Indian Railways will increase the rates charged for transporting iron ore, steel and other products by about 4% from Dec. 27 as it seeks to counter the spike in higher wages and rising fuel costs. According to Anil Kumar Saxena, a spokesman for the Union Railway Ministry, employee wages, fuel costs and input prices have risen. Still, about 50% of the increase has been absorbed by the Railways, he said. Freight rates for coal, coke, cement, caustic potash and some petroleum products will also be increased by a similar amount, according to a Dec. 20 circular posted on the Ministry of Railways’ website. Charges for foodgrains and fertilizers will remain unchanged, while rates for salt and sugar will appreciate marginally, it said. The freight rates for transporting cement, coal and coke for a distance of between 501 kilometers and 510 kilometers will increase to Rs 489.90 from Rs 471, according to the Railways. The rates for alloys, metals, iron and steel will go up to Rs 587.90 from Rs 565.20, the Railway ministry said.
"ONION PRICES FLUCTUATE"
Onion prices started declining in wholesale markets after the Government took a string of measures to check the steep jump in domestic prices. The Union Government slashed the Customs Duty on the imports of onions to zero from 5% as it tried to reign in spiraling prices of the essential food item. The Government imposed a ban on onion exports till January 15, in a bid to increase the availability in the domestic market.
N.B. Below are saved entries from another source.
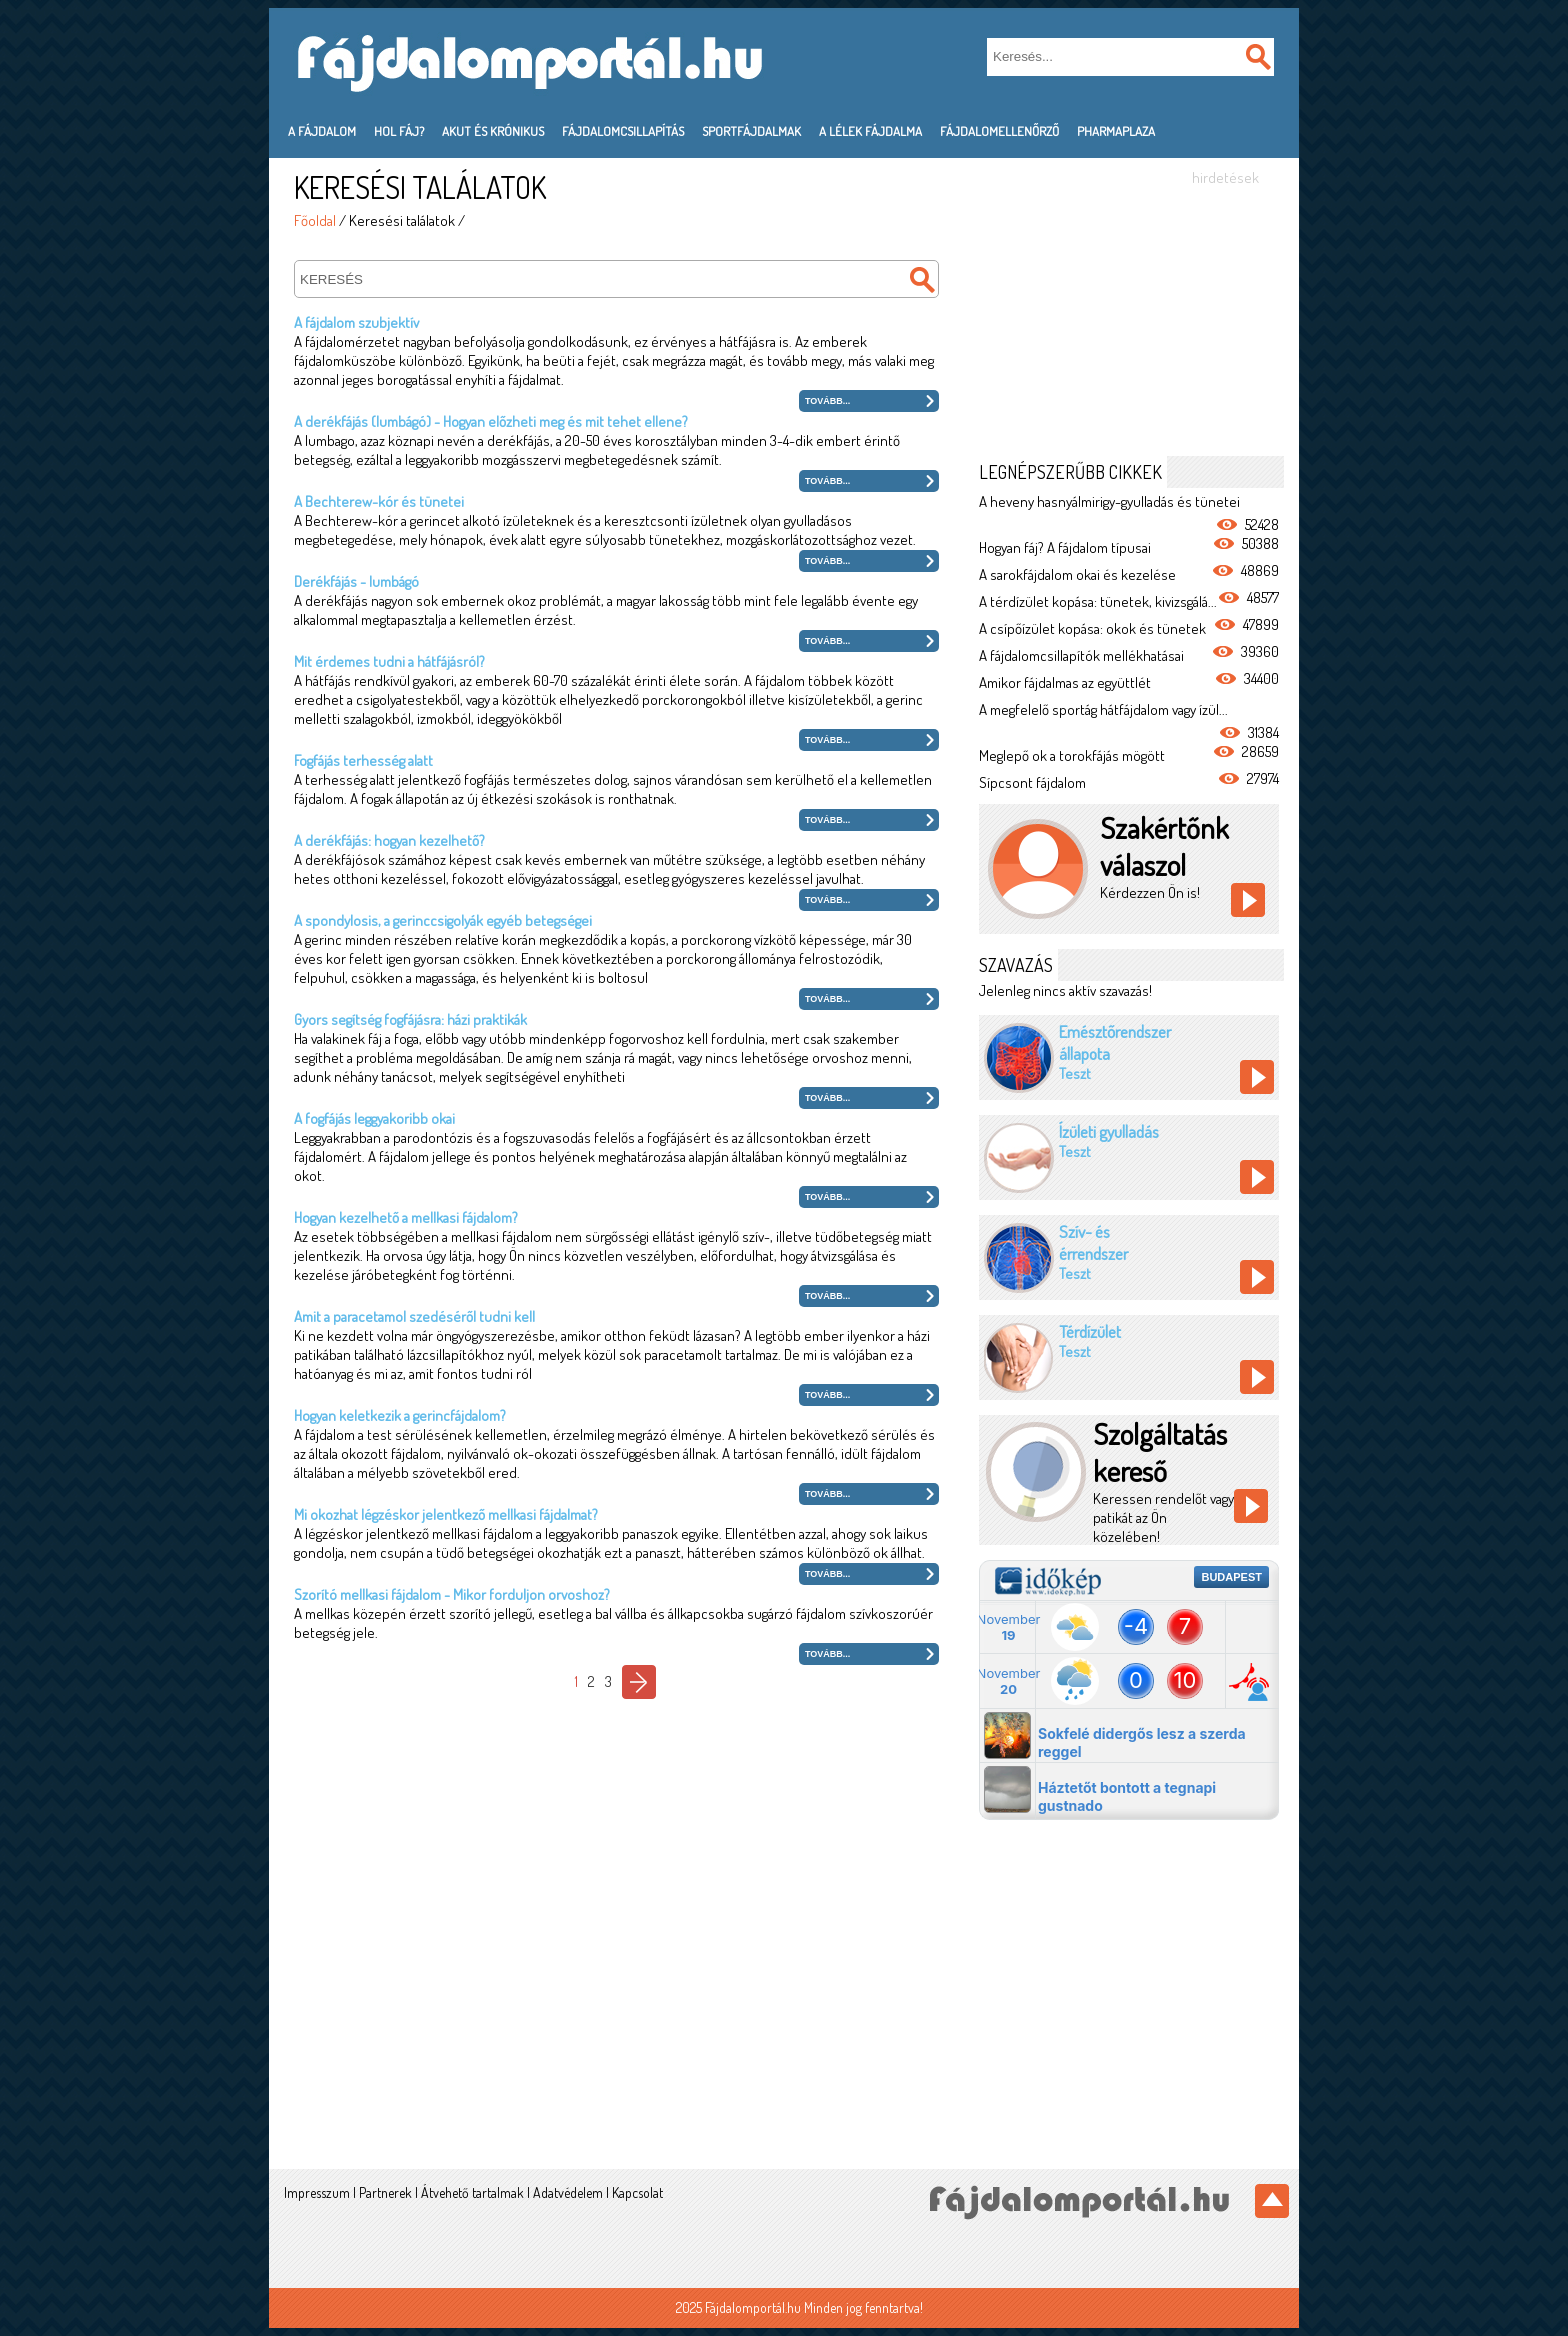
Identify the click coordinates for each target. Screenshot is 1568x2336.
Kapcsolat (637, 2192)
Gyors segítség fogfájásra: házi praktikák (410, 1019)
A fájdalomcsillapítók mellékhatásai (1081, 655)
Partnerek (385, 2192)
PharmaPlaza (1116, 131)
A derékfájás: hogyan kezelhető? (389, 840)
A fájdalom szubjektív (356, 322)
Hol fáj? (399, 131)
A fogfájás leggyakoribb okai (374, 1118)
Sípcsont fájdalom (1032, 782)
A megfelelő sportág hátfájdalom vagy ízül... (1103, 709)
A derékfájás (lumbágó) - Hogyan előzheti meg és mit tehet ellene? (491, 421)
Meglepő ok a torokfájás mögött (1072, 755)
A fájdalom (322, 131)
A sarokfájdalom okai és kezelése (1077, 574)
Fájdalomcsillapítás (623, 131)
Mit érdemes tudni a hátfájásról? (389, 661)
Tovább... (827, 401)
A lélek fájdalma (870, 131)
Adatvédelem (568, 2192)
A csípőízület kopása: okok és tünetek (1092, 628)
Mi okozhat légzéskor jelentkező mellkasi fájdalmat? (446, 1514)
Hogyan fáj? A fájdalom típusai (1065, 547)
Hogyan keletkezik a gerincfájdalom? (400, 1415)
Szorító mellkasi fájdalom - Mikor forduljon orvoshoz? (452, 1594)
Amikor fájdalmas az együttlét (1065, 682)
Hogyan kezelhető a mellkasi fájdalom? (406, 1217)
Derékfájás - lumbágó (356, 581)
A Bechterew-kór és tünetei (379, 501)
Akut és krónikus (493, 131)
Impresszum (317, 2192)
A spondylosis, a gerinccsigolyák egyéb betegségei (443, 920)
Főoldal (315, 220)
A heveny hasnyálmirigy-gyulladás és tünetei (1109, 501)
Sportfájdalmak (751, 131)
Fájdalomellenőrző (999, 131)
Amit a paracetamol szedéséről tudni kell (414, 1316)
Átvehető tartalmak (472, 2192)
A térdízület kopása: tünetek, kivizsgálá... (1098, 601)
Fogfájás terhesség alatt (363, 760)
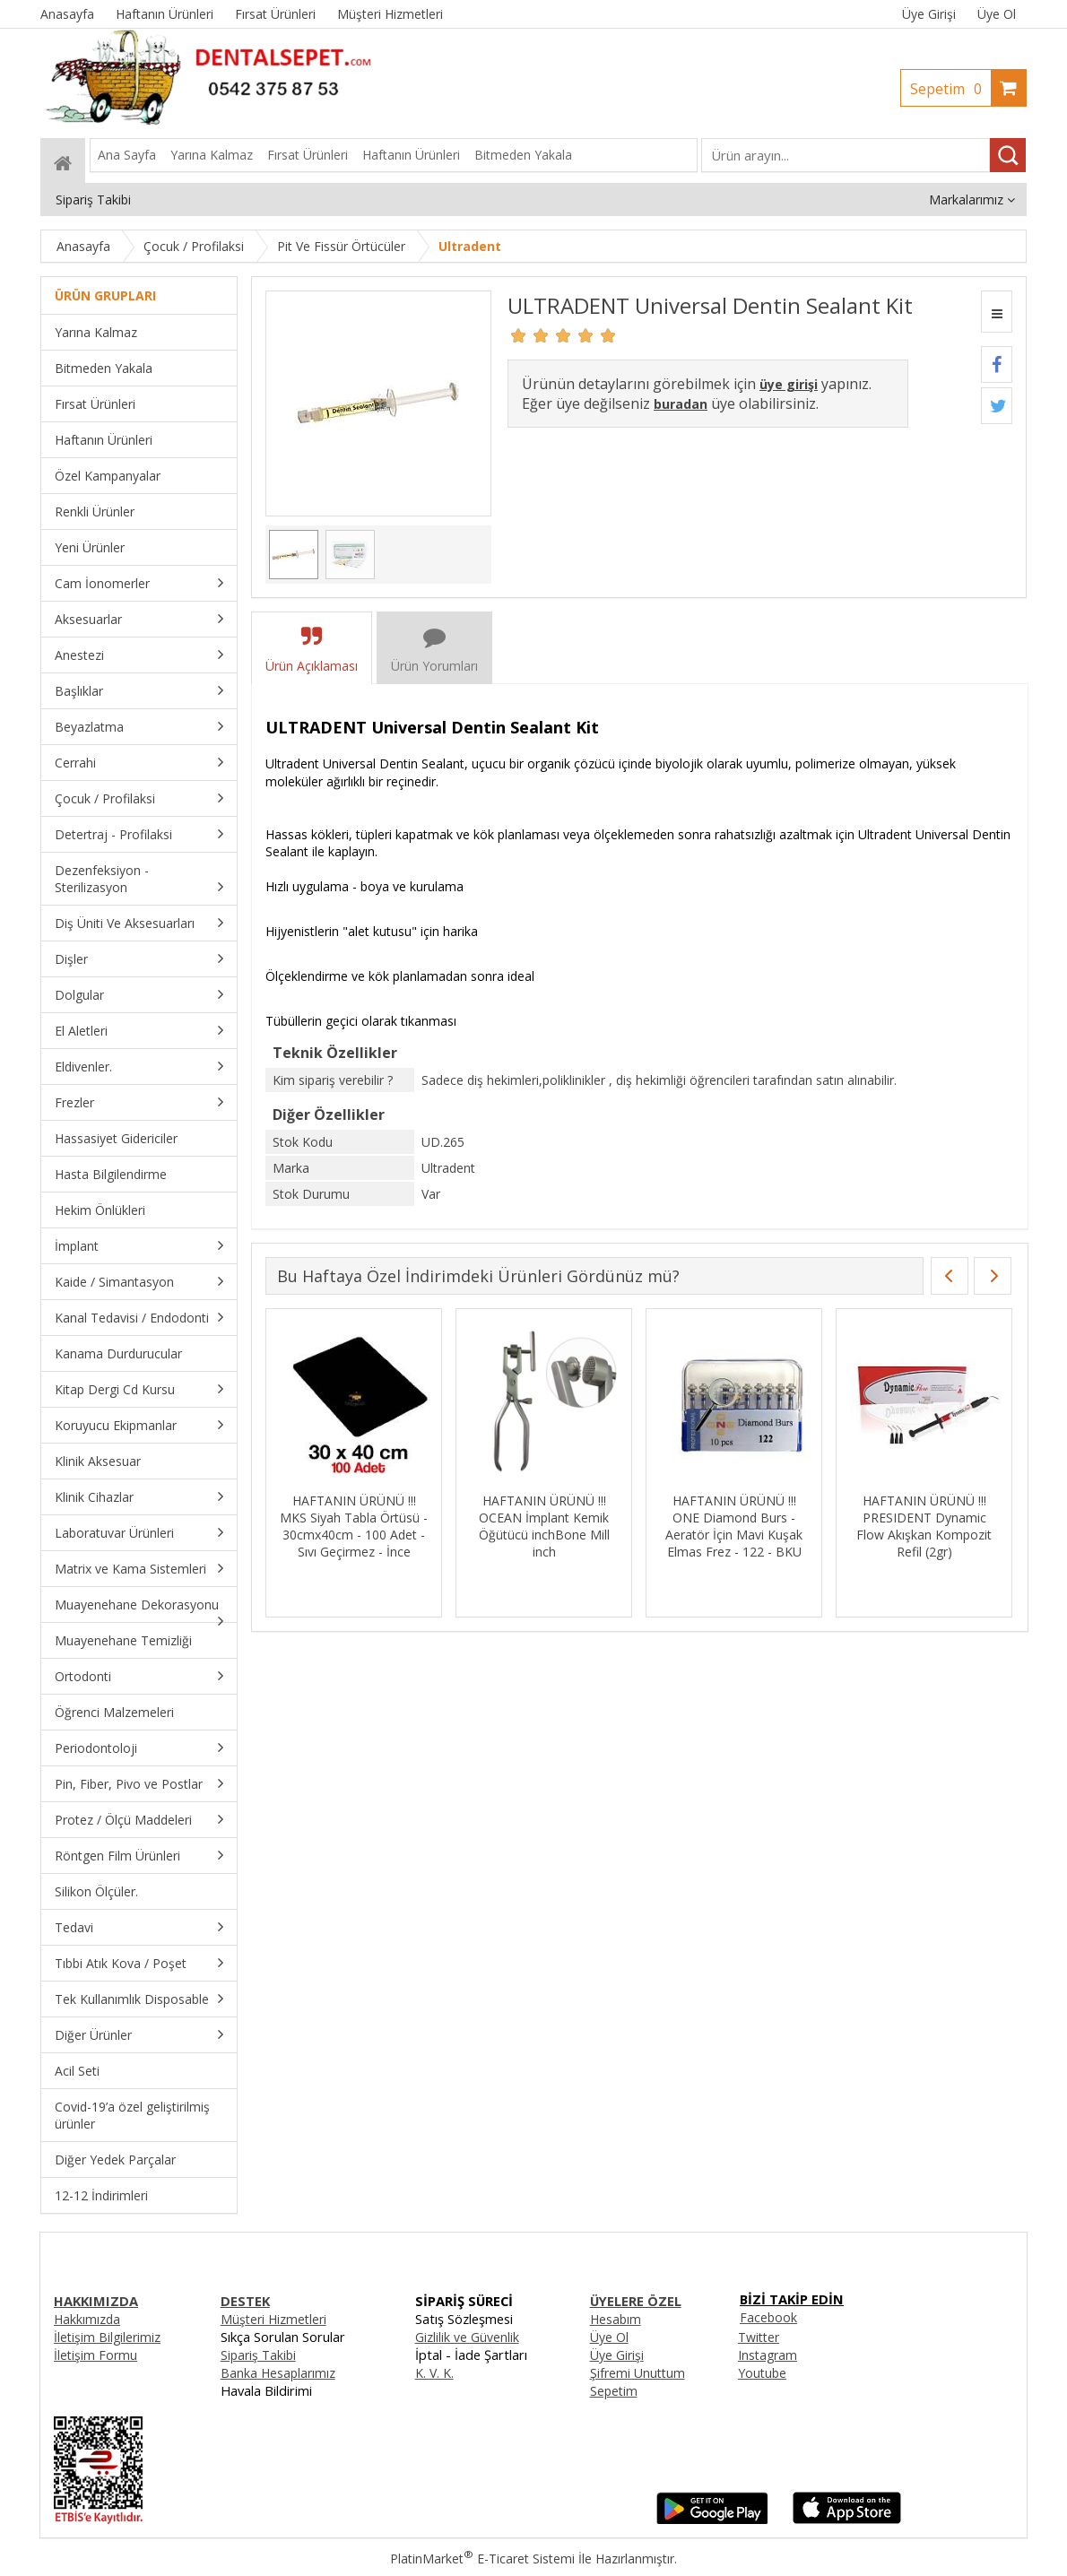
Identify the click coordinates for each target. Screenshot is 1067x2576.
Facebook (768, 2317)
The MEP for export of onion was revised from US$525 to US$1,200 per tonne (C&F, Dubai base). There will be voluntarily suspension of issuance of No Objection Certificates (NOCs) by NAFED, NCCF and other STEs. The NOCs which have already been issued till Dec. 20 will be effected only on US$1,200 per tonne C&F. NAFED and NCCF will start retail sale of onion from December 21 through their own outlets for making available onion to the consumer at a reasonable price.
Meanwhile, Cabinet Secretary K.M. Chandrasekhar, who was entrusted with the task of monitoring the situation on an hourly basis, asked the Commerce Secretary to speed up onion imports. He also directed states to take stringent action against hoarders. Private traders already began imports from Pakistan through the Wagah border from Dec. 21.
But, despite the various Government measures it would take a few weeks before the situation returns to normal. Union Food and Agriculture Minister, Sharad Pawar said that onion prices will remain high for the next two-three weeks and the situation is likely to improve after that.
Onion prices in some regions had shot up to as high as Rs 70-85 per kg on retail level from Rs 35-40 a kg a few days ago as some crop has been damaged in key states such as Maharashtra, Karnataka and Gujarat due to excessive rains. Compared to the spiraling domestic prices, onions imported from Pakistan cost around Rs 18-20 a kg.
The National Agricultural Cooperative Marketing Federation of India (NAFED) estimates that almost 40% of onion crop in Maharashtra has been damaged by extended spell of monsoon rains. While in Gujarat, Madhya Pradesh and Rajasthan the extent of damage is between 15% and 20% this year.